If you want to use "scu" to do a "verify media" on the devices, you need
to
physically disconnect the disks from the RAID controller, connect them
to a
regular SCSI controller, and then use scu to run the verify there.
However,
doing this is messy and likely to really mess up your RAID
configuration, as
the backplane controller will notice the disks are missing if you power
them
off or unplug them while it is powered up; so you'd need to not only
remove
the disks from the RAID controller, you'd need to remove the RAID
controller
from the system while you did this, and you'd need to be very careful
about
getting all the devices connected back exactly as they were before when
you
put the RAID controller back on-line.

I believe there is a host-based utility you can use with the RAID
controller
to do some maintenance operations on-line. However, I don't personally
have
one of the Mylex KZPSC-XB controllers in any of the systems I personally
use
so I don't have experience with it. I don't know whether it has a way
to do
the equivalent of telling a drive to run a "verify media" test. It is
not
clear to me that it makes sense to do that kind of low-level testing as
part
of any normal production operations. If I were concerned about testing
in a
RAID based environment, I'd probably want to use an on-line exerciser
such
as the diskx utility, running extended read-write tests on the RAID set,
to
make sure that the complete data path was working correctly. But that's
just my approach, and you may have perfectly valid reasons to want to be
able to do a SCSI "verify media" on the drives from the command line;
I'm
just not at all sure there's a way to do it.

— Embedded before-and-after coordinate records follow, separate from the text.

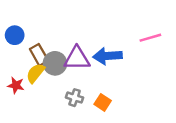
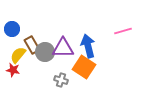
blue arrow: (108, 56) -> (88, 46), turned 80
yellow semicircle: (35, 73) -> (18, 55), moved
orange square: (103, 102) -> (84, 67), moved, size x1.6

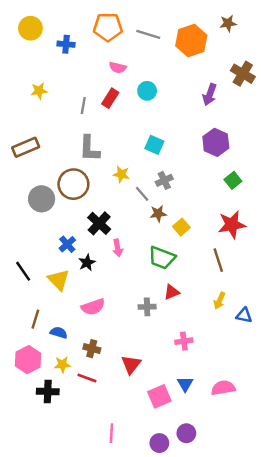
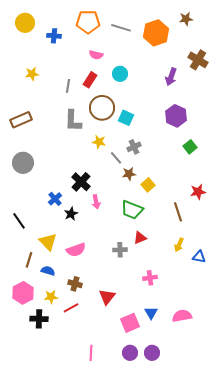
brown circle: (73, 184) -> (102, 108), moved
gray circle: (42, 199) -> (23, 163), moved
red star: (232, 225) -> (198, 192), moved, size x0.7
yellow triangle: (59, 280) -> (48, 242), moved
red line: (87, 378) -> (71, 308), turned -49
purple circle: (159, 443) -> (130, 353), moved

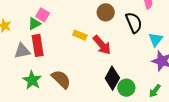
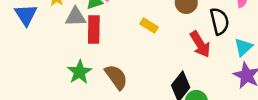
red arrow: (102, 45) -> (200, 44), moved
gray triangle: (22, 51) -> (76, 17), moved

I believe the correct way of monitoring the media in your RAID
environment
is to keep an eye on the error logs. I believe the "re" driver reports
any
problems that are reported by the drives to the controller. I will pass
a
copy of your message, with my reply, along to the engineer who maintains
the
"re" driver, who knows more about this stuff than I do, and perhaps she
will
comment further, either directly back to you or through me.